Elements in nature typically exist as a mixture of their isotopes, and each isotope contributes to the element's overall atomic mass based on its natural abundance. That's why knowing the percentage of each isotope present in a sample is essential for calculating the average atomic mass of the element.

Weighted Average

A weighted average takes into account not only the individual values but also their relative significance, which is often represented as their proportions in the overall mix. When calculating the average atomic mass of an element, we use a weighted average because some isotopes are simply more abundant than others.

In practice, this means multiplying the mass of each isotope by its fractional abundance (or percentage) and then summing these products to get the average atomic mass. This approach reflects the fact that more abundant isotopes have a bigger 'weight' in determining the overall atomic mass. To solve exercises involving the calculation of atomic mass, mastery of setting up and solving a weighted average equation is key, as demonstrated in the solution section with the silver isotopes. Applying this concept correctly will ensure an accurate representation of the isotopic composition of an element.

Atomic Mass Unit

The atomic mass unit, abbreviated as u, is a standard unit of mass that quantifies the atomic and molecular mass scale.
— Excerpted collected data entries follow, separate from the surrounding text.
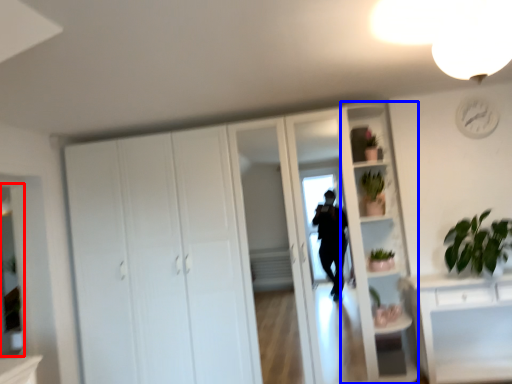 Question: Among these objects, which one is nearest to the camera, mirror (highlighted by a red box) or bookshelf (highlighted by a blue box)?

Choices:
 (A) mirror
 (B) bookshelf

Answer: (A) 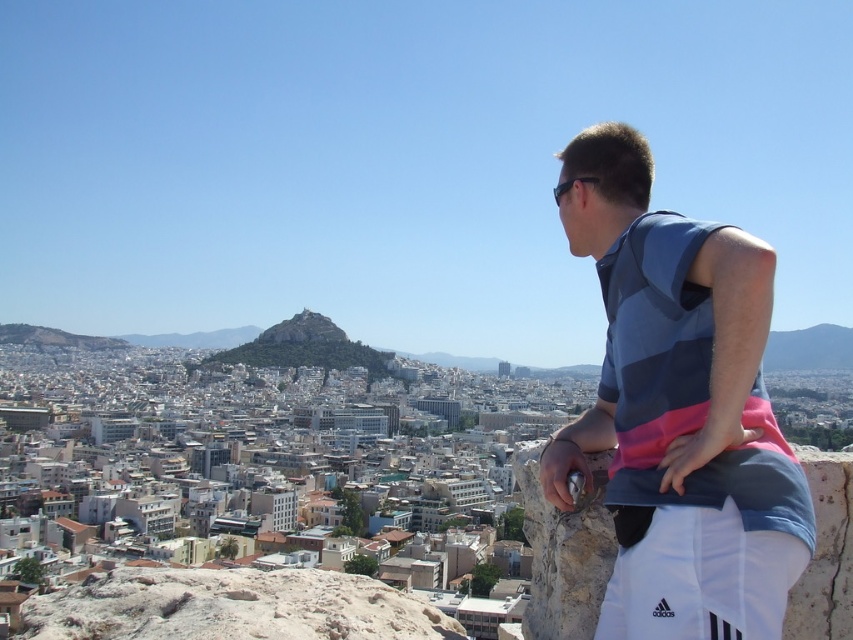 Which is more to the right, blue striped sleeveless shirt at right or smooth stone peak at center?

blue striped sleeveless shirt at right

How much distance is there between blue striped sleeveless shirt at right and smooth stone peak at center?

blue striped sleeveless shirt at right and smooth stone peak at center are 1516.94 feet apart.

Identify the location of blue striped sleeveless shirt at right. [679, 410]. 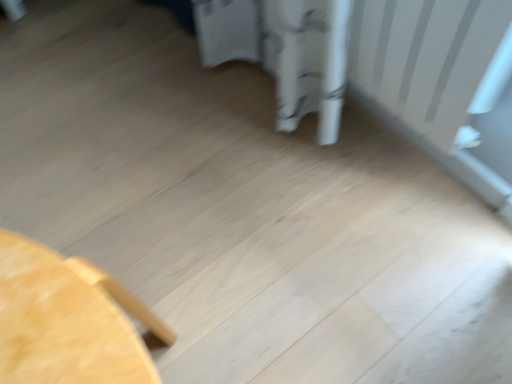 Question: From the image's perspective, relative to white matte radiator at upper right, is light wood table at lower left above or below?

Choices:
 (A) below
 (B) above

Answer: (A)

Question: From a real-world perspective, is light wood table at lower left above or below white matte radiator at upper right?

Choices:
 (A) below
 (B) above

Answer: (A)

Question: Considering the positions of light wood table at lower left and white matte radiator at upper right in the image, is light wood table at lower left wider or thinner than white matte radiator at upper right?

Choices:
 (A) wide
 (B) thin

Answer: (A)

Question: From a real-world perspective, relative to light wood table at lower left, is white matte radiator at upper right vertically above or below?

Choices:
 (A) below
 (B) above

Answer: (B)

Question: From the image's perspective, relative to light wood table at lower left, is white matte radiator at upper right above or below?

Choices:
 (A) below
 (B) above

Answer: (B)

Question: In the image, is white matte radiator at upper right positioned in front of or behind light wood table at lower left?

Choices:
 (A) front
 (B) behind

Answer: (B)

Question: Based on their positions, is white matte radiator at upper right located to the left or right of light wood table at lower left?

Choices:
 (A) right
 (B) left

Answer: (A) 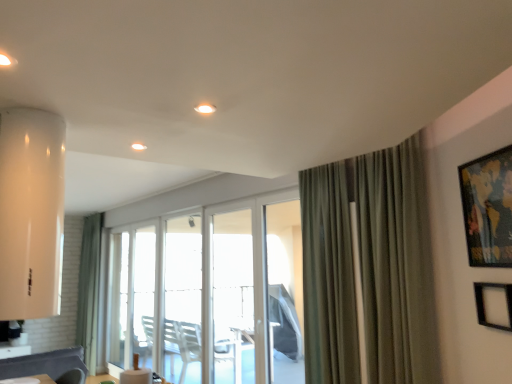 Question: Is clear glass screen door at center, which is the second screen door in right-to-left order, located outside green fabric curtain at left, the second curtain from the front?

Choices:
 (A) yes
 (B) no

Answer: (A)

Question: From the image's perspective, is clear glass screen door at center, the 1th screen door in the left-to-right sequence, located above green fabric curtain at left, the second curtain from the front?

Choices:
 (A) no
 (B) yes

Answer: (B)

Question: From a real-world perspective, is clear glass screen door at center, the 1th screen door in the left-to-right sequence, beneath green fabric curtain at left, which appears as the second curtain when viewed from the right?

Choices:
 (A) no
 (B) yes

Answer: (A)

Question: Does clear glass screen door at center, the 1th screen door in the left-to-right sequence, have a lesser height compared to green fabric curtain at left, which appears as the second curtain when viewed from the right?

Choices:
 (A) yes
 (B) no

Answer: (A)

Question: Considering the relative positions of clear glass screen door at center, which is the second screen door in right-to-left order, and green fabric curtain at left, which appears as the second curtain when viewed from the right, in the image provided, is clear glass screen door at center, which is the second screen door in right-to-left order, behind green fabric curtain at left, which appears as the second curtain when viewed from the right,?

Choices:
 (A) yes
 (B) no

Answer: (B)

Question: Considering the relative sizes of clear glass screen door at center, which is the second screen door in right-to-left order, and green fabric curtain at left, which is the first curtain in back-to-front order, in the image provided, is clear glass screen door at center, which is the second screen door in right-to-left order, taller than green fabric curtain at left, which is the first curtain in back-to-front order,?

Choices:
 (A) yes
 (B) no

Answer: (B)

Question: Is white glossy light fixture at upper center, which is the 2th light from left to right, surrounding clear glass door at center?

Choices:
 (A) no
 (B) yes

Answer: (A)

Question: Is white glossy light fixture at upper center, acting as the 2th light starting from the back, to the left of clear glass door at center from the viewer's perspective?

Choices:
 (A) no
 (B) yes

Answer: (A)

Question: Is white glossy light fixture at upper center, which is counted as the first light, starting from the front, taller than clear glass door at center?

Choices:
 (A) no
 (B) yes

Answer: (A)

Question: Considering the relative sizes of white glossy light fixture at upper center, acting as the 2th light starting from the back, and clear glass door at center in the image provided, is white glossy light fixture at upper center, acting as the 2th light starting from the back, shorter than clear glass door at center?

Choices:
 (A) no
 (B) yes

Answer: (B)

Question: Is white glossy light fixture at upper center, placed as the first light when sorted from top to bottom, placed right next to clear glass door at center?

Choices:
 (A) no
 (B) yes

Answer: (A)

Question: Is the depth of white glossy light fixture at upper center, placed as the first light when sorted from top to bottom, less than that of clear glass door at center?

Choices:
 (A) yes
 (B) no

Answer: (A)

Question: From a real-world perspective, is clear glass door at center beneath transparent plastic screen door at center, arranged as the second screen door when viewed from the left?

Choices:
 (A) yes
 (B) no

Answer: (A) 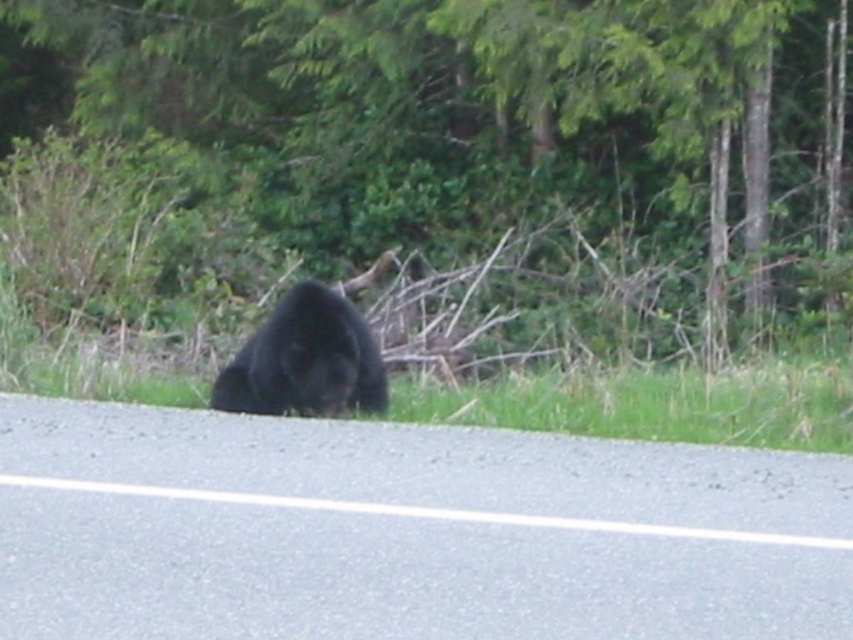 In the image of the black bear on the road, there is a point marked at coordinates (x=442, y=157). Which object from the scene is exactly at that location?

The green leafy tree at center is located at point (x=442, y=157).

You are a hiker trying to estimate the sizes of objects in the scene. Which object, the green leafy tree at center or the black fur bear at center, has a larger width?

The green leafy tree at center might be wider than black fur bear at center.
It is defined as one twelfth of the mass of a carbon-12 atom, which is approximately \(1.66053906660 \times 10^{-27}\) kilograms.
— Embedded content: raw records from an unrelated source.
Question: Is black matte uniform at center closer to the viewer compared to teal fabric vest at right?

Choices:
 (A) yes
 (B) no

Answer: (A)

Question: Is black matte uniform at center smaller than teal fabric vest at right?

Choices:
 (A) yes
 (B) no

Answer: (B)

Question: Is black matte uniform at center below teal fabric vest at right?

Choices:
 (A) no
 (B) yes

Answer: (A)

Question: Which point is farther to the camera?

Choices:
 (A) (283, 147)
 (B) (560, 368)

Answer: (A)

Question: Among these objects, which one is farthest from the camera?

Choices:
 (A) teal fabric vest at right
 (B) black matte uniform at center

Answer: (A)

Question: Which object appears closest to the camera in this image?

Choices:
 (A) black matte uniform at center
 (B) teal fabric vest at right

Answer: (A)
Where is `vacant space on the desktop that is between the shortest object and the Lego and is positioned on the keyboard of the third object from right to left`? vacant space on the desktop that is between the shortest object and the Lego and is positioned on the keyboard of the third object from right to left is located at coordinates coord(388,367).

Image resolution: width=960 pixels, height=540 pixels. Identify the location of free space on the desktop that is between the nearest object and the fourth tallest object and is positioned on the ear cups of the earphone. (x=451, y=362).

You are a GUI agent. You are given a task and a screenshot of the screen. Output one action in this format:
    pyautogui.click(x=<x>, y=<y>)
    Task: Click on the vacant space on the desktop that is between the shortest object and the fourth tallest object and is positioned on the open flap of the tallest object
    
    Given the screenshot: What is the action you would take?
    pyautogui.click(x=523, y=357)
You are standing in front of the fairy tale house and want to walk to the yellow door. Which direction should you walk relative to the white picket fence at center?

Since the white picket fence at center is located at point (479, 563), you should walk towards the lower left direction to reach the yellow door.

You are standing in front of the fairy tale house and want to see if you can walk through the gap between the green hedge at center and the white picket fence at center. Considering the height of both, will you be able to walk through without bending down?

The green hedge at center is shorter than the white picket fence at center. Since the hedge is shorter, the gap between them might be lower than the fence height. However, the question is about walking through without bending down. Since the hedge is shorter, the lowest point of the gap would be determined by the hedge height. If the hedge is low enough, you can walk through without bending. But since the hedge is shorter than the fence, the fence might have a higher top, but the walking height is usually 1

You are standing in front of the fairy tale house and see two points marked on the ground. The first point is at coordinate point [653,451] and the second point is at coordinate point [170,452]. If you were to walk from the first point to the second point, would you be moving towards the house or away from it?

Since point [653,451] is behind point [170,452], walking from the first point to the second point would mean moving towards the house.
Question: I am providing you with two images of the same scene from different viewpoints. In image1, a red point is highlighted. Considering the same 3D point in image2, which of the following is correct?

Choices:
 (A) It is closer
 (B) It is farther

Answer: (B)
This small unit is incredibly useful in chemistry and physics because it allows us to compare the masses of different atoms and molecules on a scale suitable for very small entities. For instance, when we say that the mass of the isotope \(^{107}\mathrm{Ag}\) is 106.905 u, we're saying it is 106.905 times the mass of 1/12 of a carbon-12 atom. It's essential to understand the atomic mass unit when delving into atomic mass calculations because all atomic masses and the calculations involving them use this unit.